The majority of peat-based tephra research was pioneered in northern Europe. As a result, the tephra record (also known as a tephrostratigraphy) preserved in the region’s many bogs is arguably the best developed of its kind in the world. When this work began a few decades ago, the first place many researchers looked to as the sources of their tephras was Iceland. The westerly airflow that is prevalent in the climate system of the North Atlantic ruled out many other potential European sources, such as the Eifel Volcanic Field in Germany, or the numerous volcanoes distributed throughout Italy, Greece and Turkey. This assertion was largely correct and the vast majority of tephras present in mainland Europe are of Icelandic origin. But as with anything in science, there have always been a few question marks.
One such uncertainty was a tephra horizon given the catchy moniker of ‘AD860B’, which was a nickname associated with its estimated age. The chemistry of this tephra did not match anything from any known Icelandic eruption and remained a mystery from 1995 when its discovery in Ireland was first reported by a team from Queen’s University Belfast. It is now one of the most widely distributed tephras in northern Europe, with a confirmed presence in over 20 bog and lake records. More recently, the tephra was found in the Greenland ice cores and perhaps this is what prompted a search for the tephra’s source from further afield.

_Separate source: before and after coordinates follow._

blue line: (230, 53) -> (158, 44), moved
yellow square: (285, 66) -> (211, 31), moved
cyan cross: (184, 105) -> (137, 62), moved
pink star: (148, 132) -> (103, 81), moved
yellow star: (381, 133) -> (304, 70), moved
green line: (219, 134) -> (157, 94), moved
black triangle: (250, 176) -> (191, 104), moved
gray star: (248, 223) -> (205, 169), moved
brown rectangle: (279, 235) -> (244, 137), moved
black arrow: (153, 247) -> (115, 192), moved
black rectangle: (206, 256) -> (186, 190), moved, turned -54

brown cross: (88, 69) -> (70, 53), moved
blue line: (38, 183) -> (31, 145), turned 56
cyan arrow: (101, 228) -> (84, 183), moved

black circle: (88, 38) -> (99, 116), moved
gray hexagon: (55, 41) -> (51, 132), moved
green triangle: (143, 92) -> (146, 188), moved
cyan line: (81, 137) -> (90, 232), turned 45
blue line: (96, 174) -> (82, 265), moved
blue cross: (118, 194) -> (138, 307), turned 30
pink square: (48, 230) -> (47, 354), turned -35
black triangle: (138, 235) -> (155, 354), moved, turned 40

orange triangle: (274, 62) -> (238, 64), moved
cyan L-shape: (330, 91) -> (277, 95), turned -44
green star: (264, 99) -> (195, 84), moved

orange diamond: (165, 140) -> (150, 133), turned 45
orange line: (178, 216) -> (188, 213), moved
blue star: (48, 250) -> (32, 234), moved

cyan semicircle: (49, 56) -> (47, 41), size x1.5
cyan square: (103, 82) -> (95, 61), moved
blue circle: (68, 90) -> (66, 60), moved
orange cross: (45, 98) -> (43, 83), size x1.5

In a forthcoming paper in the journal Geology, led by tephra expert Dr Britta Jensen of Queen’s University Belfast and the University of Alberta, Canada, the unexpected origin of the AD860B tephra was finally revealed. Comparison with an extensive database of North American tephra chemical data revealed the closest match to be the Alaskan White River Ash. This represents a journey of approximately 4500 miles from the volcano to the bog surfaces of northern Europe.
The extreme distribution demonstrated by this tephra has got the Bogology community thinking in a different way about the unidentified layers in their peat sequences. It looks almost certain that more long-distance tephras will be found in the coming years.
In addition to the North America tephras identified in Sean’s peat record from Newfoundland, a number of layers remained unidentified. Further work has since been done in the region and, as Britta presented at the recent tephra conference in Portland, evidence suggests that tephras from the Kamchatka Peninsula in eastern Russia are reaching the area. This pan-hemispheric distribution could potentially increase our ability to correlate between climate records derived from peatlands over similar spatial scales, significantly enhancing our capacity to identify regional patterns of past climate change – something which is crucial in our understanding of the ever-changing global climate system. The perspectives of Bogologists interested in these diminutive volcanic ash layers have been blown, almost literally, wide apart by these recent discoveries. The next few years will be an exciting time to be involved in tephra research!
Coulter, S.E. et al. (2012) Holocene tephras highlight complexity of volcanic signals in Greenland ice cores. Journal of Geophysical Research, v. 117, doi:10.1029 /2012JD017698.
Jensen, B.J.L. et al. (in press) Transatlantic distribution of the Alaskan White River Ash. Geology.
Lawson, I. T. et al. (2012) The spatial distribution of Holocene cryptotephras in north-west Europe since 7 ka: implications for understanding ash fall events from Icelandic eruptions. Quaternary Science Reviews, 41, 57–66.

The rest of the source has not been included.